PROBLEM DETAILS - Restate the records below word for word, and omit the images they hold.

SUPPLIED ENTRIES -
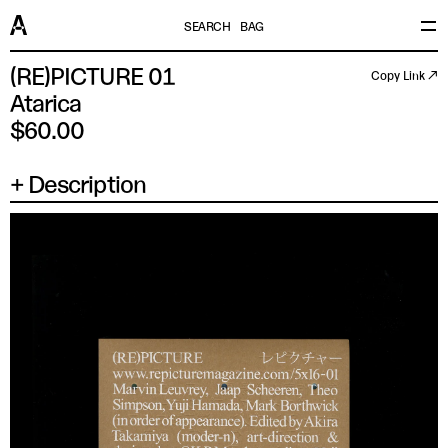
SEARCH
BAG
(RE)PICTURE 01
Copy Link ↗
Atarica
$60.00
Description
×
SIZE
UK/US/AUS
EU/JP/FR
ITALY
CHINA
XS
14.5 IN
37
44
165/88A
SM
15 IN
38
46
170/92A
MD
15.5 IN
39
48
175/96A
LG
16 IN
41
50
180/100A
XL
16.5 IN
42
52
185/104A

RESULT -
SEARCH
BAG
(RE)PICTURE 01
Copy Link ↗
Atarica
$60.00
Description
×
SIZE
UK/US/AUS
EU/JP/FR
ITALY
CHINA
XS
14.5 IN
37
44
165/88A
SM
15 IN
38
46
170/92A
MD
15.5 IN
39
48
175/96A
LG
16 IN
41
50
180/100A
XL
16.5 IN
42
52
185/104A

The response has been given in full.